The growth of AI technology has led to the rapid creation of AI data centers. There are already 151 centers in Florida, mostly in urban locations like Orlando, Tampa, Jacksonville and Miami, according to DataCenters.com.
Braz is particularly concerned with the environmental costs of AI data centers, which are mostly powered by drinking water, stressing the Floridan Aquifer. The aquifer provides Florida residents with most of the water they use, and is already strained due to over-extraction, rising sea levels and increased saltwater intrusion, according to National Geographic.
A study at the University of Michigan found that most AI data centers use over 10 million gallons of drinkable water every year, making balancing citizens’ need for water nearly impossible. The study says that on average, one data center can consume up to two megawatt hours of electricity, which is roughly the amount of power a small town would consume.
According to the study, data centers consumed more than 4% of U.S. electricity in 2023, with estimates suggesting that consumption could rise to 12% by 2028. Rosenberg said he shares Braz’s same concerns about the environment and water shortages.
Alexander Tyson, senior emerging media major and president of UCF’s chapter of We in Animation, said AI has become so controversial among students that attendance at meetings specifically discussing the topic has been an issue. Tyson said WIA’s first meeting had 50 members in attendance, but a recent meeting on how AI is impacting the animation industry garnered only three attendees.
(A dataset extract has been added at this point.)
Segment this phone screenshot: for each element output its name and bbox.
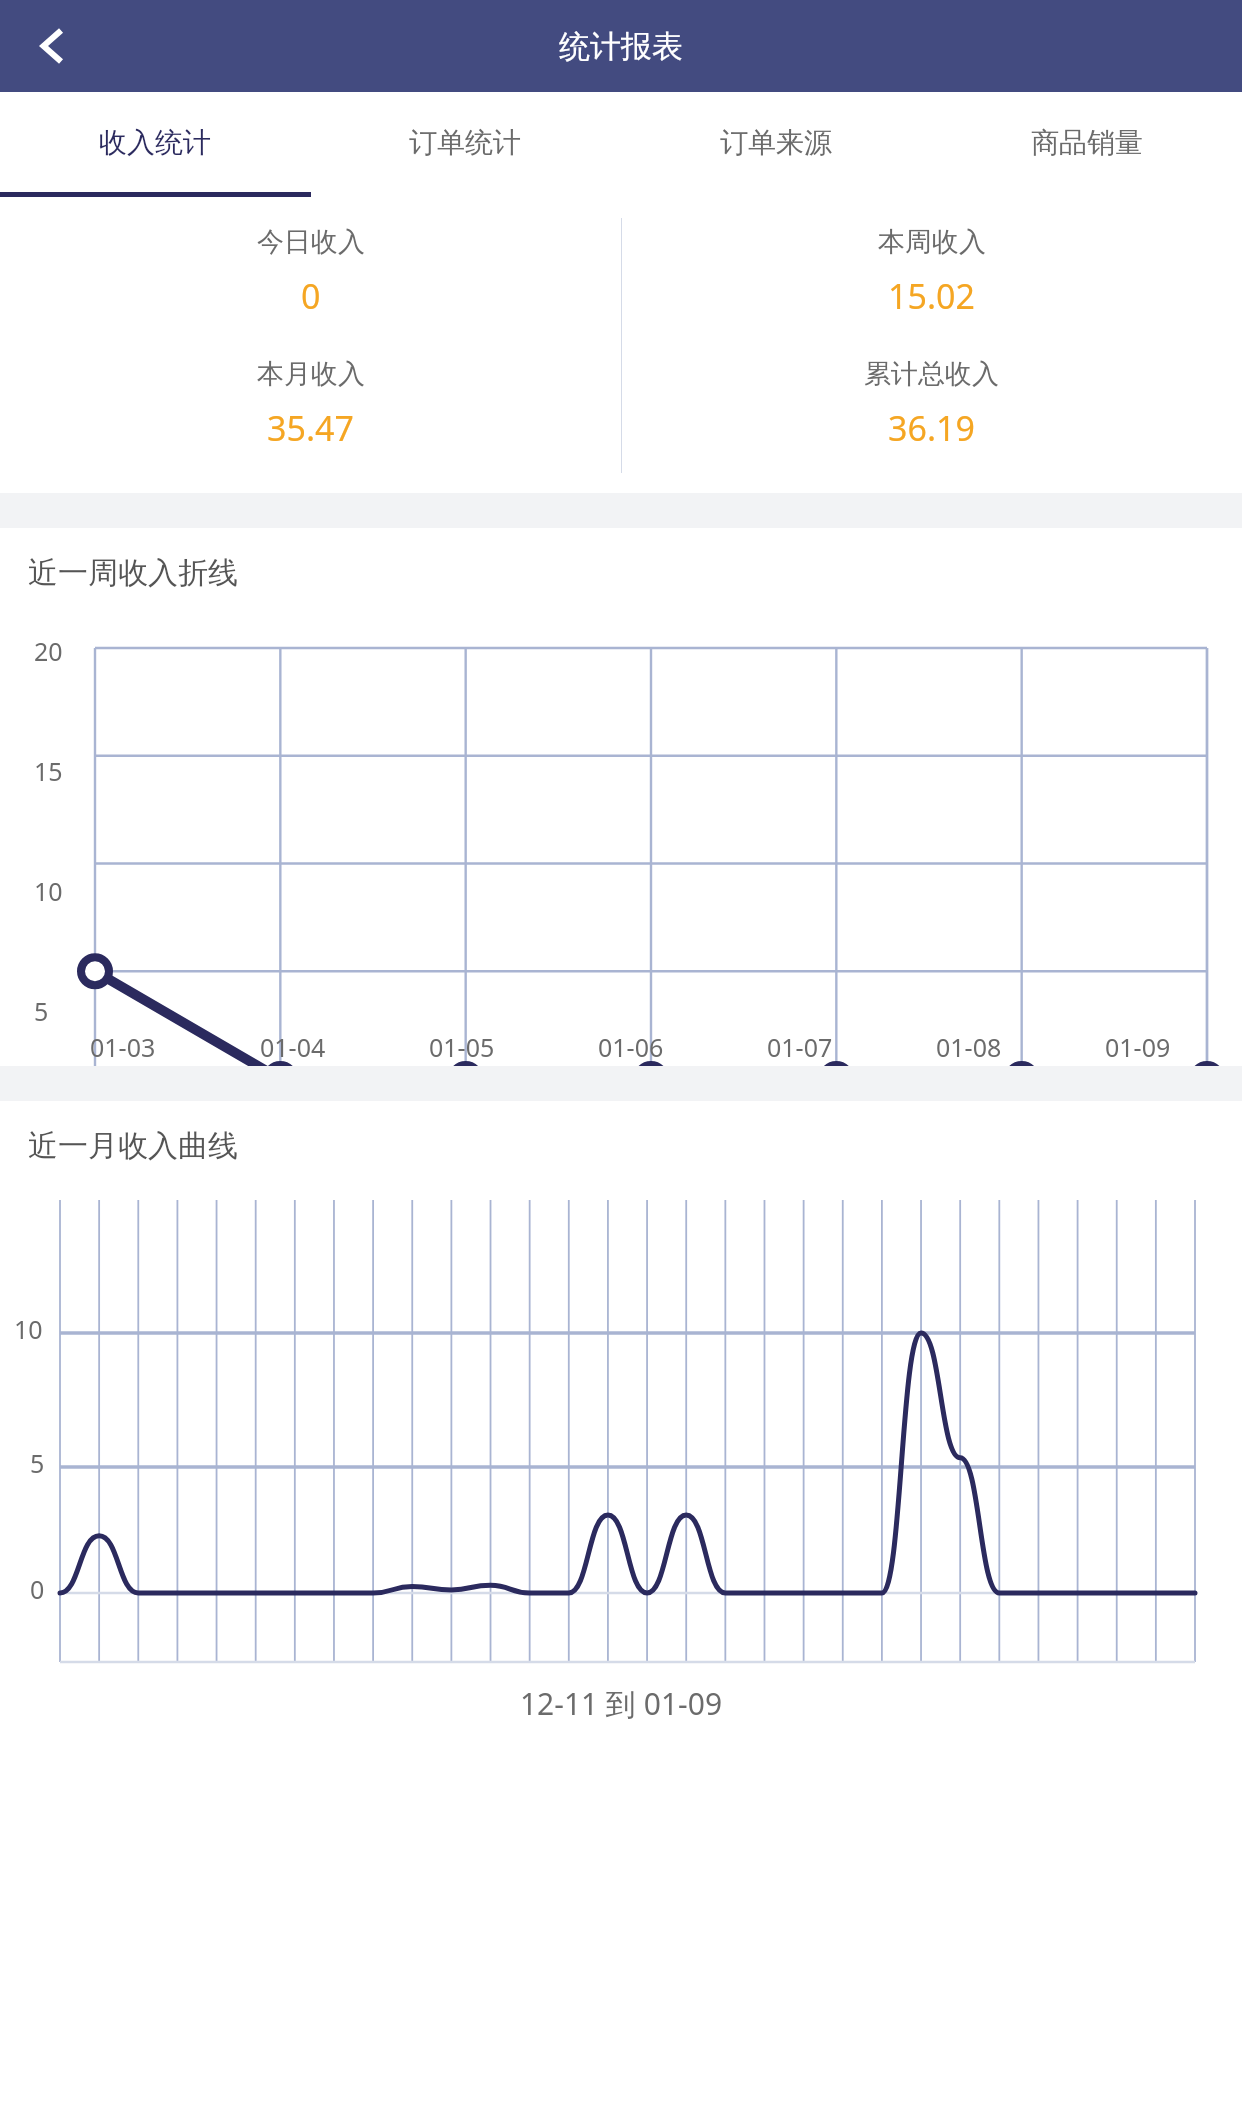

“Unfortunately, talking about AI is a bit taboo to artists, especially newer artists who don’t really have all of the knowledge of how it has impacted things, both good and bad,” Tyson said.
Kuebler said at UCF, students are going to become leaders in their organizations and workplaces, who will have their own museums or companies, and will elect and become our political figures. By learning about something many anticipate to be ever-present in the modern world, he thinks that knowing more about it can make UCF graduates more well-versed in what future workplaces may demand.
“If they’re [students] thinking about these issues, they have a chance to not just navigate, but to chart a course, and take us in directions with AI or whatever that are good and more beneficial for the whole community,” Kuebler said.